Jeśli nie jesteś zaznajomiony, kule do suszenia to dokładnie to: okrągłe kule, które wrzucasz na cykl suszenia. Chociaż istnieje kilka różnych rodzajów, opcje sprowadzają się głównie do wełny lub plastiku.

Po przeczytaniu zalet i wad kulek do suszenia zdecydowałam się na wersję wełnianą. Moja była w zestawie czterech sztuk i chociaż nie było żadnej instrukcji, szybkie wyszukiwanie w Google podpowiedziało mi, że mogę użyć trzech do czterech, w zależności od wielkości mojego wsadu.

Warto również zauważyć, że tutejsze pralki są wyjątkowo małe, więc chociaż pewnie mogłabym zadowolić się absolutnym minimum, wrzuciłam wszystkie cztery.

Ustawiłem suszarkę na dziewięćdziesiąt minut, co jest w porządku dla średniej wielkości wsadu. Z optymizmem moich nowych kulek suszących ustawiłem mój pierwszy wsad na zaledwie godzinę.

Wyobraźcie sobie moje zdziwienie, gdy otworzyłam drzwi i zobaczyłam wymarzone ubranie: idealnie suche, bez zagnieceń i elektryzowania się, suszone w czasie krótszym o jedną trzecią standardowego czasu. 

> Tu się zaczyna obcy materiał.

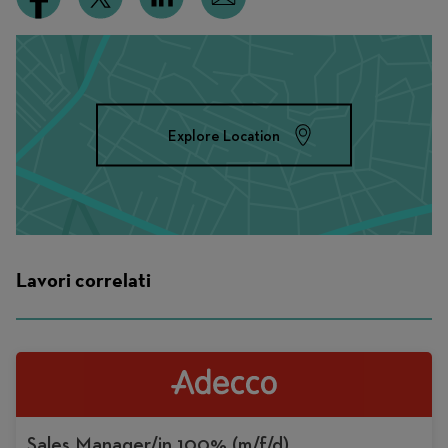
Explore Location
Lavori correlati
Sales Manager/in 100% (m/f/d)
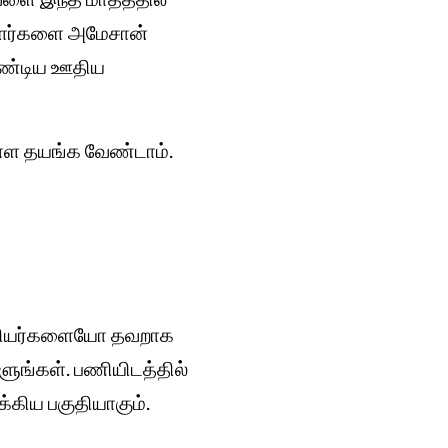
ழிலாளர்களை அமேசான்
ேண்டிய ஊதிய
ள்ள தயங்க வேண்டாம்.
 ஊழியர்களையோ தவறாக
ளுங்கள். பணியிடத்தில்
க்கிய பகுதியாகும்.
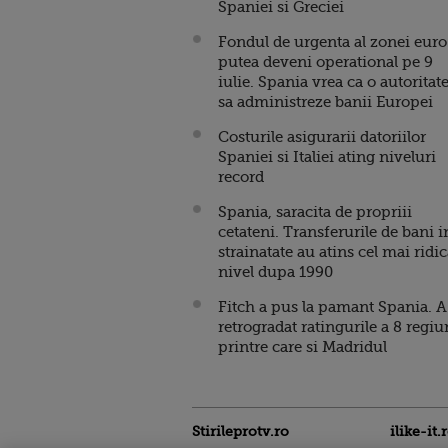
Spaniei si Greciei
Fondul de urgenta al zonei euro
putea deveni operational pe 9
iulie. Spania vrea ca o autoritat
sa administreze banii Europei
Costurile asigurarii datoriilor
Spaniei si Italiei ating niveluri
record
Spania, saracita de propriii
cetateni. Transferurile de bani i
strainatate au atins cel mai ridic
nivel dupa 1990
Fitch a pus la pamant Spania. A
retrogradat ratingurile a 8 regiu
printre care si Madridul
Stirileprotv.ro
ilike-it.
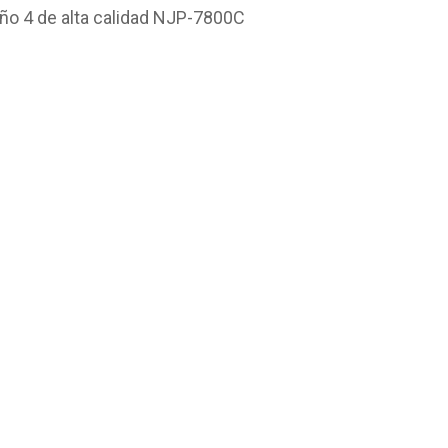
ño 4 de alta calidad NJP-7800C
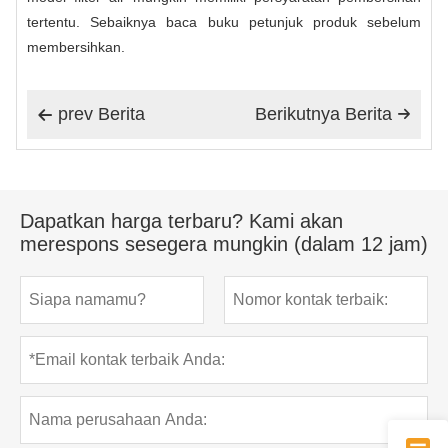
tertentu. Sebaiknya baca buku petunjuk produk sebelum
membersihkan.
prev Berita
Berikutnya Berita


Dapatkan harga terbaru? Kami akan
merespons sesegera mungkin (dalam 12 jam)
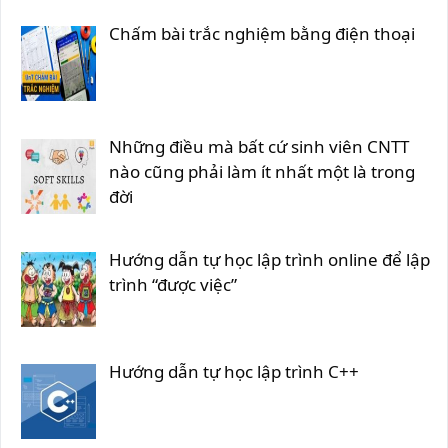
Chấm bài trắc nghiệm bằng điện thoại
Những điều mà bất cứ sinh viên CNTT
nào cũng phải làm ít nhất một là trong
đời
Hướng dẫn tự học lập trình online để lập
trình “được việc”
Hướng dẫn tự học lập trình C++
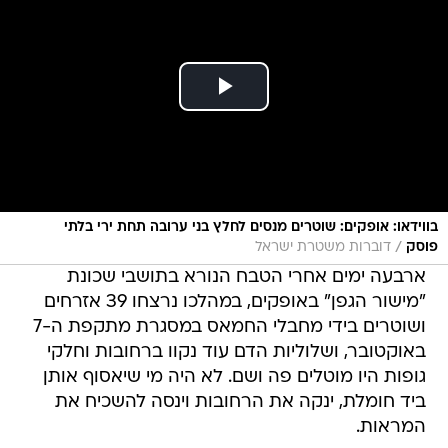
בווידאו: אופקים: שוטרים מנסים לחלץ בני ערובה תחת ירי בלתי
/
פוסק
דוברות משטרת ישראל
ארבעה ימים אחרי הטבח הנורא בתושבי שכונת
"מישור הגפן" באופקים, במהלכו נרצחו 39 אזרחים
ושוטרים בידי מחבלי החמאס במסגרת מתקפת ה-7
באוקטובר, ושלוליות הדם עוד נקוו ברחובות וחלקי
גופות היו מוטלים פה ושם. לא היה מי שיאסוף אותן
ביד חומלת, ינקה את הרחובות וינסה להשכיח את
המראות.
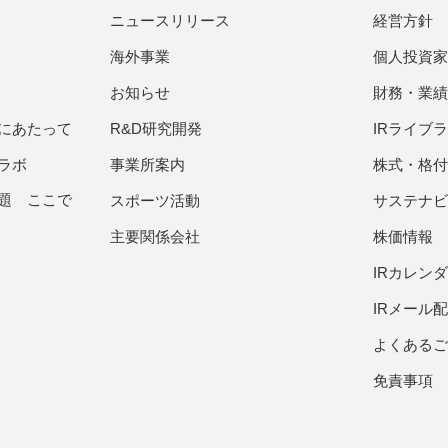
ニュースリリース
経営方針
海外事業
個人投資
お知らせ
財務・業
にあたって
R&D研究開発
IRライブ
ラボ
事業所案内
株式・格
題 ここで
スポーツ活動
サステナ
主要関係会社
株価情報
IRカレン
IRメール
よくある
免責事項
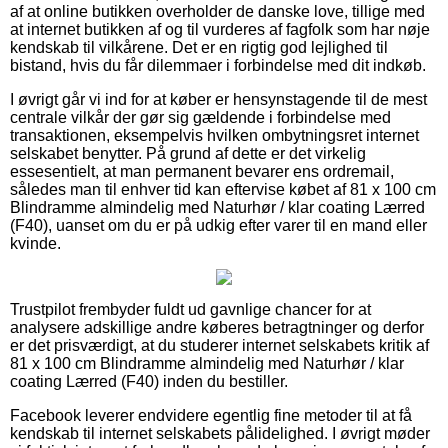
af at online butikken overholder de danske love, tillige med
at internet butikken af og til vurderes af fagfolk som har nøje
kendskab til vilkårene. Det er en rigtig god lejlighed til
bistand, hvis du får dilemmaer i forbindelse med dit indkøb.
I øvrigt går vi ind for at køber er hensynstagende til de mest
centrale vilkår der gør sig gældende i forbindelse med
transaktionen, eksempelvis hvilken ombytningsret internet
selskabet benytter. På grund af dette er det virkelig
essesentielt, at man permanent bevarer ens ordremail,
således man til enhver tid kan eftervise købet af 81 x 100 cm
Blindramme almindelig med Naturhør / klar coating Lærred
(F40), uanset om du er på udkig efter varer til en mand eller
kvinde.
Trustpilot frembyder fuldt ud gavnlige chancer for at
analysere adskillige andre køberes betragtninger og derfor
er det prisværdigt, at du studerer internet selskabets kritik af
81 x 100 cm Blindramme almindelig med Naturhør / klar
coating Lærred (F40) inden du bestiller.
Facebook leverer endvidere egentlig fine metoder til at få
kendskab til internet selskabets pålidelighed. I øvrigt møder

Jak dotąd, trudno jest pokonać suche kule.

kulki do suszarki w pralce

Świerk / Meg MacDonald

Część druga: chusteczki do prania

Dorastając, chusteczki do suszenia były podstawowym elementem pralni w moim domu, ale gdzieś po drodze przestałam ich używać. Wydawały się niepotrzebne i trochę marnotrawne, a w Wielkiej Brytanii nie są szeroko dostępne

Kiedy poszłam kupić, chciałam wybrać coś bezzapachowego. To okazało się zbyt trudne, więc zamiast tego wybrałam prosty zapach lawendy.

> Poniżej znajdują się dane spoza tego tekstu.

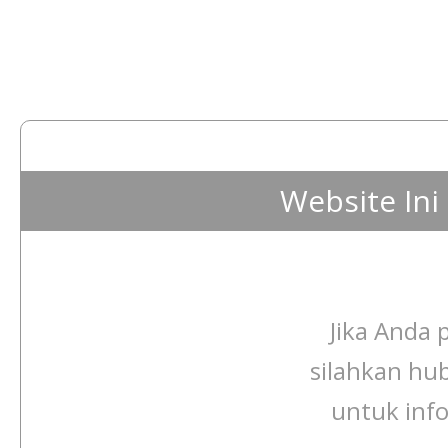
Website In
Jika Anda p
silahkan hu
untuk info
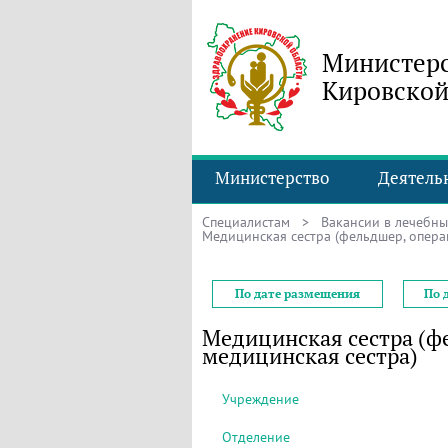
Министерс
Кировской
Министерство
Деятель
Специалистам
>
Вакансии в лечебн
Медицинская сестра (фельдшер, опера
По дате размещения
По 
Медицинская сестра (ф
медицинская сестра)
Учреждение
Отделение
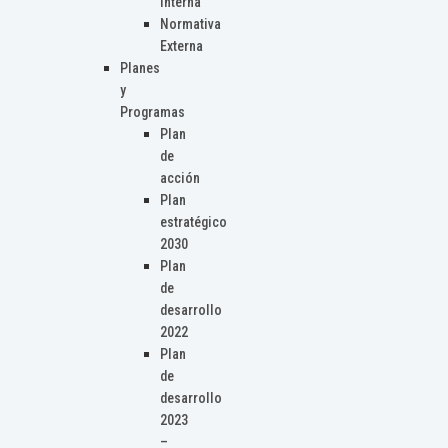
Interna
Normativa
Externa
Planes
y
Programas
Plan
de
acción
Plan
estratégico
2030
Plan
de
desarrollo
2022
Plan
de
desarrollo
2023
–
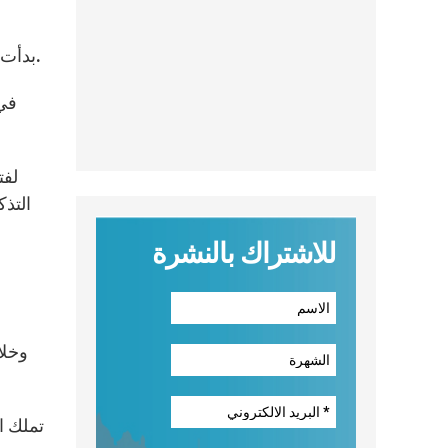
بدأت الإبادة في 24 أبريل 1915 في اسطنبول، عاصمة الامبراطورية العثمانية، مع مقتل 600 وجيه أرمني بأمر من الحكومة.
التذك
للاشتراك بالنشرة
تملك ا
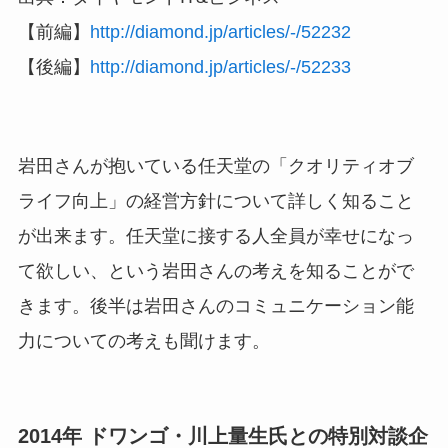
【前編】
http://diamond.jp/articles/-/52232
【後編】
http://diamond.jp/articles/-/52233
岩田さんが抱いている任天堂の「クオリティオブ
ライフ向上」の経営方針について詳しく知ること
が出来ます。任天堂に接する人全員が幸せになっ
て欲しい、という岩田さんの考えを知ることがで
きます。後半は岩田さんのコミュニケーション能
力についての考えも聞けます。
2014年 ドワンゴ・川上量生氏との特別対談企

Kiedy przełączyłam się na cykl suszenia, wrzuciłam prześcieradło i zdałam sobie sprawę, że w przeciwieństwie do kulek do suszenia, prześcieradła do prania nie obiecują skrócenia czasu suszenia. Z tego powodu ustawiłam go na moje zwykłe dziewięćdziesiąt minut. 

Kiedy minął czas, wszystko było w porządku. Było dokładnie tak samo, jak wtedy, gdy nie używam prześcieradeł do prania, ale z niejasnym zapachem lawendy. Nie podobało mi się też to, że na końcu został mi tylko dodatkowy kawałek odpadu z prania, którego inaczej bym nie miała. 

prześcieradła do prania

Świerk / Meg MacDonald

Prawdziwy test: ręczniki

Jedną z rzeczy, które nowi Amerykanie w Wielkiej Brytanii uwielbiają łączyć, jest to, jak okropne są ręczniki po wysuszeniu ich w suszarce combo. Nie stają się puszyste, jak w dużych maszynach w domu. Zamiast tego stają się trochę chrupiące i zawsze pogniecione.

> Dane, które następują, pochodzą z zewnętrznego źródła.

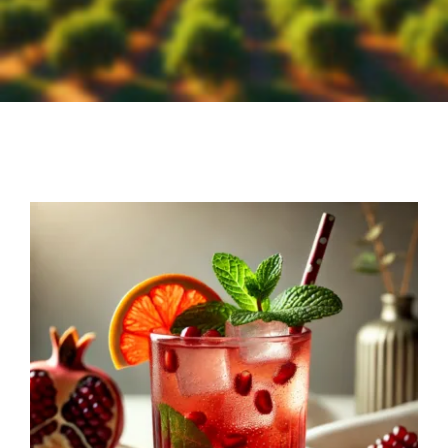
ZUM SHOP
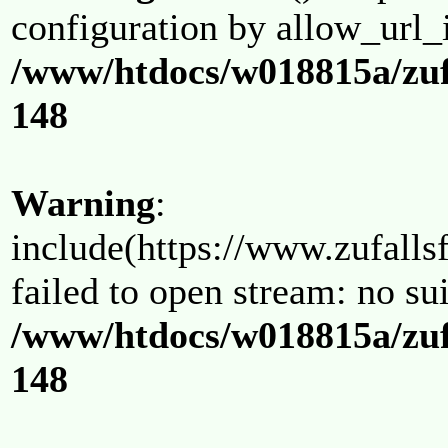
configuration by allow_url_
/www/htdocs/w018815a/zuf
148
Warning
:
include(https://www.zufallsf
failed to open stream: no su
/www/htdocs/w018815a/zuf
148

Ale kiedy zdałam sobie sprawę, jak miękkie stają się kulki do suszenia po zwykłym praniu, nie mogłam się doczekać, żeby przetestować je na ręcznikach.

Efekt? Porywający sukces. Nie są tak piękne i puszyste, jak w suszarce bębnowej w Stanach, ale zdecydowanie lepsze niż standardowy cykl suszenia tutaj, więc biorę to. Ponadto, wysuszenie ich zajęło mi tylko dziewięćdziesiąt minut zamiast dwóch godzin — wygrywam pod każdym względem.

Werdykt: kule do suszenia na zawsze

Na koniec wyłonił się wyraźny zwycięzca. Kulki do suszenia oficjalnie zmieniły moją rutynę prania na lepsze i nie wyobrażam sobie, żebym kiedykolwiek miała spojrzeć wstecz.

Chociaż czytałam, że być może będę musiała kiedyś wymienić kulki wełniane, na razie są one mniej marnotrawnym rozwiązaniem niż chusteczki do suszenia, a przy tym skuteczniejsze. 

A tymczasem? Będę musiała poszukać innych sposobów na wykorzystanie resztek chusteczek do suszenia.